* The task *
How many lines in the records below contain the word "Начало"? Answer with the number alone.

[Recorded data]
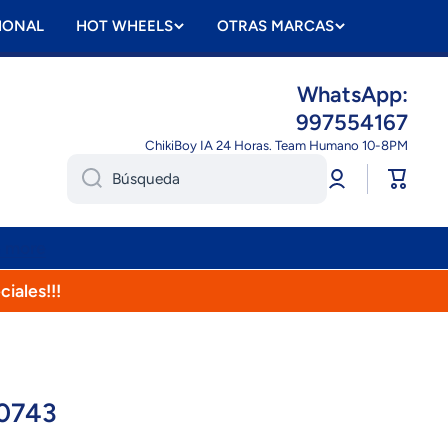
IONAL
HOT WHEELS
OTRAS MARCAS
WhatsApp:
997554167
ChikiBoy IA 24 Horas. Team Humano 10-8PM
Iniciar
Carrito
Búsqueda
sesión
n more
ciales!!!
0743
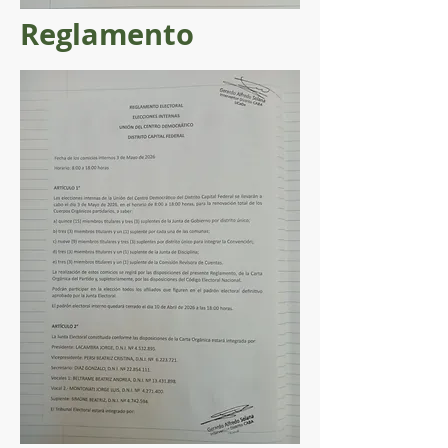
Reglamento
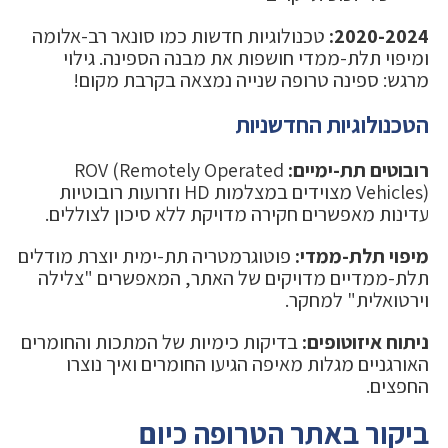
2020-2024:
טכנולוגיות חדשות כמו סונאר רב-אלומה
ומיפוי תלת-ממדי חושפות את מבנה הספינה. גילוי
מרגש: ספינה טרופה שנייה נמצאה בקרבת מקום!
הטכנולוגיות החדשניות
רובוטים תת-ימיים:
ROV (Remotely Operated
Vehicles) מצוידים במצלמות HD וזרועות רובוטיות
עדינות מאפשרים חקירה מדויקת ללא סיכון לצוללים.
מיפוי תלת-ממדי:
פוטוגרמטריה תת-ימית יוצרת מודלים
תלת-ממדיים מדויקים של האתר, המאפשרים "צלילה
וירטואלית" למחקר.
ניתוח איזוטופים:
בדיקות כימיות של המתכות והחומרים
האורגניים מגלות מאיפה הגיעו החומרים ואיך נוצרו
החפצים.
ביקור באתר הטרופה כיום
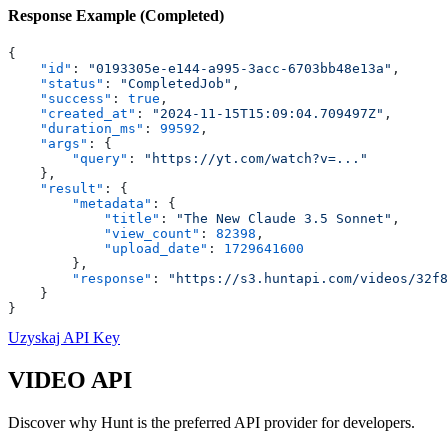
Response Example (Completed)
{
    "id"
: 
"0193305e-e144-a995-3acc-6703bb48e13a"
,
    "status"
: 
"CompletedJob"
,
    "success"
: 
true
,
    "created_at"
: 
"2024-11-15T15:09:04.709497Z"
,
    "duration_ms"
: 
99592
,
    "args"
: {
        "query"
: 
"https://yt.com/watch?v=..."
    },
    "result"
: {
        "metadata"
: {
            "title"
: 
"The New Claude 3.5 Sonnet"
,
            "view_count"
: 
82398
,
            "upload_date"
: 
1729641600
        },
        "response"
: 
"https://s3.huntapi.com/videos/32f8
    }
}
Uzyskaj API Key
VIDEO
API
Discover why Hunt is the preferred API provider for developers.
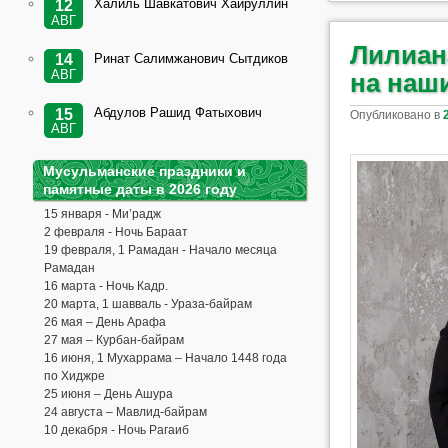
Халиль Шавкатович Хайруллин
12
АВГ
Лилиан
Ринат Салимжанович Сытдиков
14
АВГ
на наши
Абдулов Рашид Фатыхович
15
Опубликовано в
АВГ
Мусульманские праздники и
памятные даты в 2026 году
15 января - Ми’радж
2 февраля - Ночь Бараат
19 февраля, 1 Рамадан - Начало месяца
Рамадан
16 марта - Ночь Кадр.
20 марта, 1 шавваль - Ураза-байрам
26 мая – День Арафа
27 мая – Курбан-байрам
16 июня, 1 Мухаррама – Начало 1448 года
по Хиджре
25 июня – День Ашура
24 августа – Мавлид-байрам
10 декабря - Ночь Рагаиб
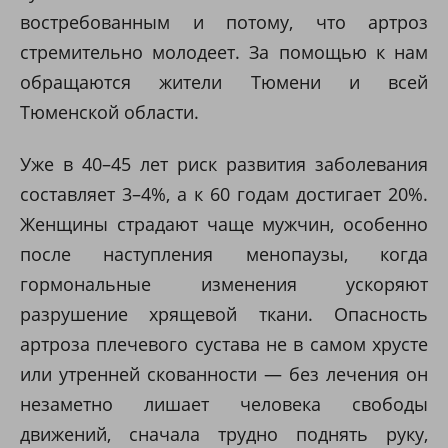
востребованным и потому, что артроз
стремительно молодеет. За помощью к нам
обращаются жители Тюмени и всей
Тюменской области.
Уже в 40–45 лет риск развития заболевания
составляет 3–4%, а к 60 годам достигает 20%.
Женщины страдают чаще мужчин, особенно
после наступления менопаузы, когда
гормональные изменения ускоряют
разрушение хрящевой ткани. Опасность
артроза плечевого сустава не в самом хрусте
или утренней скованности — без лечения он
незаметно лишает человека свободы
движений, сначала трудно поднять руку,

* Response *
2